The SDK is configured via FoundryLocalConfig when creating the manager:

use foundry_local_sdk::{FoundryLocalConfig, LogLevel};

let config = FoundryLocalConfig::new("my_app")
    .log_level(LogLevel::Info)
    .model_cache_dir("/path/to/cache")
    .web_service_urls("http://127.0.0.1:5000");

let manager = FoundryLocalManager::create(config)?;
Setting Builder method Default Description
App name new(name) (required) Your application name
App data dir .app_data_dir(dir) ~/.{app_name} Application data directory
Model cache dir .model_cache_dir(dir) {app_data_dir}/cache/models Where models are stored locally
Logs dir .logs_dir(dir) {app_data_dir}/logs Log output directory
Log level .log_level(level) Warn Trace, Debug, Info, Warn, Error, Fatal
Web service URLs .web_service_urls(urls) None Bind address for the embedded web service
Service endpoint .service_endpoint(url) None URL of an existing external service to connect to
Library path .library_path(path) Auto-discovered Path to native Foundry Local Core libraries
Additional settings .additional_setting(k, v) None Extra key-value settings passed to Core
Logger .logger(impl Logger) None Application logger (stub — not yet wired)

How It Works

Native Library Download

The build.rs build script automatically downloads the required native libraries at compile time:

  1. Queries NuGet/ORT-Nightly feeds for package metadata
  2. Downloads .nupkg packages (zip archives)
  3. Extracts platform-specific native libraries (.dll, .so, or .dylib)
  4. Places them in Cargo's OUT_DIR for runtime discovery

Downloaded libraries are cached — subsequent builds skip the download step.

Runtime Loading

At runtime, the SDK uses libloading to dynamically load the Foundry Local Core library and resolve function pointers.

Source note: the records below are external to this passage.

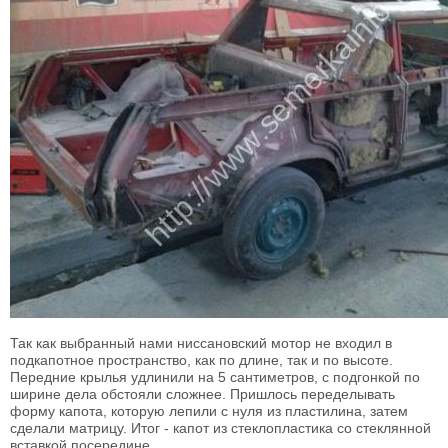
Так как выбранный нами ниссановский мотор не входил в
подкапотное пространство, как по длине, так и по высоте.
Передние крылья удлинили на 5 сантиметров, с подгонкой по
ширине дела обстояли сложнее. Пришлось переделывать
форму капота, которую лепили с нуля из пластилина, затем
сделали матрицу. Итог - капот из стеклопластика со стеклянной
вставкой посередине.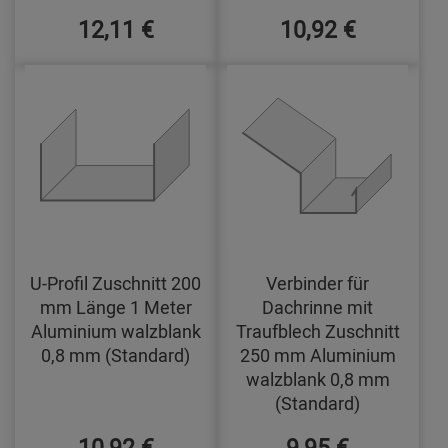
12,11 €
10,92 €
U-Profil Zuschnitt 200
Verbinder für
mm Länge 1 Meter
Dachrinne mit
Aluminium walzblank
Traufblech Zuschnitt
0,8 mm (Standard)
250 mm Aluminium
walzblank 0,8 mm
(Standard)
10,92 €
9,95 €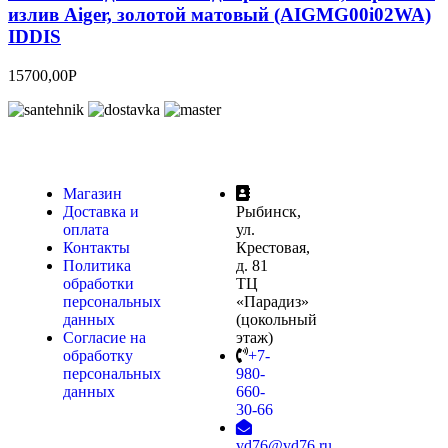
излив Aiger, золотой матовый (AIGMG00i02WA)
IDDIS
15700,00
Р
Магазин
Доставка и
Рыбинск,
оплата
ул.
Контакты
Крестовая,
Политика
д. 81
обработки
ТЦ
персональных
«Парадиз»
данных
(цокольный
Согласие на
этаж)
обработку
+7-
персональных
980-
данных
660-
30-66
vd76@vd76.ru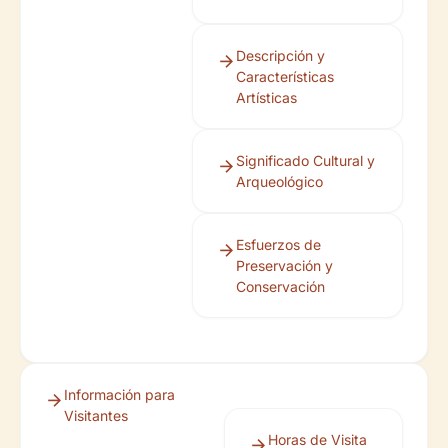
Descripción y
Características
Artísticas
Significado Cultural y
Arqueológico
Esfuerzos de
Preservación y
Conservación
Información para
Visitantes
Horas de Visita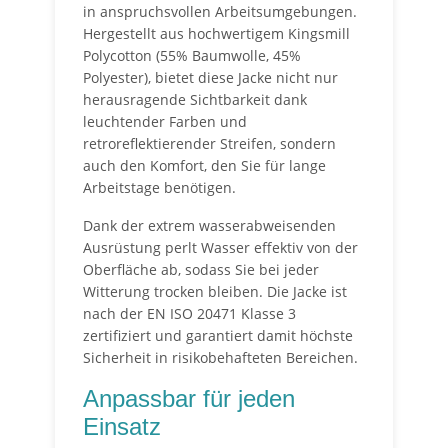
in anspruchsvollen Arbeitsumgebungen.
Hergestellt aus hochwertigem Kingsmill
Polycotton (55% Baumwolle, 45%
Polyester), bietet diese Jacke nicht nur
herausragende Sichtbarkeit dank
leuchtender Farben und
retroreflektierender Streifen, sondern
auch den Komfort, den Sie für lange
Arbeitstage benötigen.
Dank der extrem wasserabweisenden
Ausrüstung perlt Wasser effektiv von der
Oberfläche ab, sodass Sie bei jeder
Witterung trocken bleiben. Die Jacke ist
nach der EN ISO 20471 Klasse 3
zertifiziert und garantiert damit höchste
Sicherheit in risikobehafteten Bereichen.
Anpassbar für jeden
Einsatz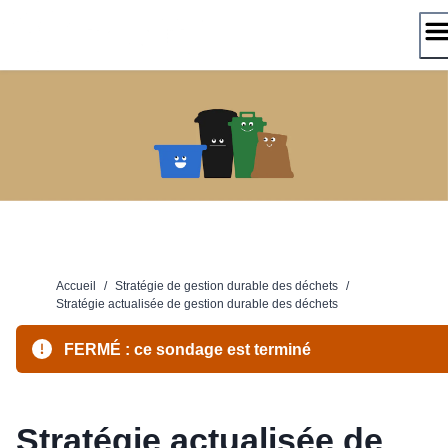
Passer
au
contenu
Accueil
/
Stratégie de gestion durable des déchets
/
Stratégie actualisée de gestion durable des déchets
FERMÉ : ce sondage est terminé
Stratégie actualisée de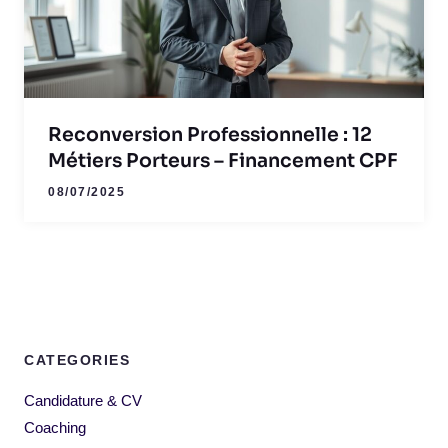
Reconversion Professionnelle : 12
Métiers Porteurs – Financement CPF
08/07/2025
CATEGORIES
Candidature & CV
Coaching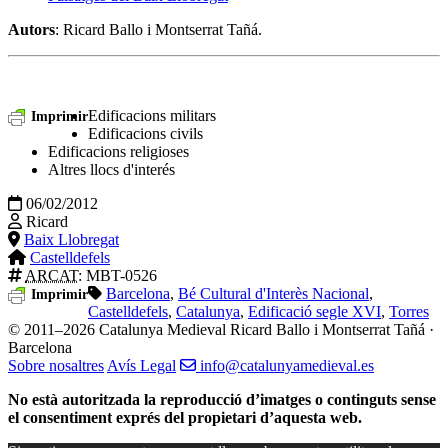
Autors
: Ricard Ballo i Montserrat Tañá.
Edificacions militars
Imprimir
Edificacions civils
Edificacions religioses
Altres llocs d'interés
06/02/2012
Ricard
Baix Llobregat
Castelldefels
ARCAT
: MBT-0526
Barcelona
,
Bé Cultural d'Interès Nacional
,
Imprimir
Castelldefels
,
Catalunya
,
Edificació segle XVI
,
Torres
© 2011–2026 Catalunya Medieval
Ricard Ballo i Montserrat Tañá ·
Barcelona
Sobre nosaltres
Avís Legal
info@catalunyamedieval.es
No està autoritzada la reproducció d’imatges o continguts sense
el consentiment exprés del propietari d’aquesta web.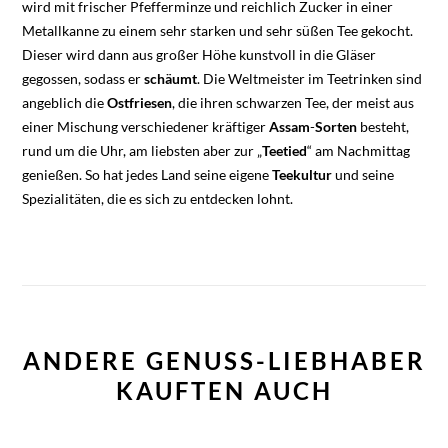
wird mit frischer Pfefferminze und reichlich Zucker in einer
Metallkanne zu einem sehr starken und sehr süßen Tee gekocht.
Dieser wird dann aus großer Höhe kunstvoll in die Gläser
gegossen, sodass er
schäumt
. Die Weltmeister im Teetrinken sind
angeblich die
Ostfriesen
, die ihren schwarzen Tee, der meist aus
einer Mischung verschiedener kräftiger
Assam
-
Sorten
besteht,
rund um die Uhr, am liebsten aber zur „
Teetied
“ am Nachmittag
genießen. So hat jedes Land seine eigene
Teekultur
und seine
Spezialitäten, die es sich zu entdecken lohnt.
ANDERE GENUSS-LIEBHABER
KAUFTEN AUCH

No static linking or system-wide installation is required.

Platform Support

Platform RID Status
Windows x64 win-x64
Windows ARM64 win-arm64
Linux x64 linux-x64
Linux ARM64 linux-arm64
macOS ARM64 osx-arm64

Running Examples

Sample applications are available in samples/rust/:

Sample Description
native-chat-completions Non-streaming and streaming chat completions
tool-calling-foundry-local Function/tool calling with multi-turn conversations
audio-transcription-example Audio transcription (non-streaming and streaming)
foundry-local-webserver Embedded OpenAI-compatible REST API server

Run a sample with:

cd samples/rust

cargo run -p native-chat-completions

License

Microsoft Software License Terms — see LICENSE for details.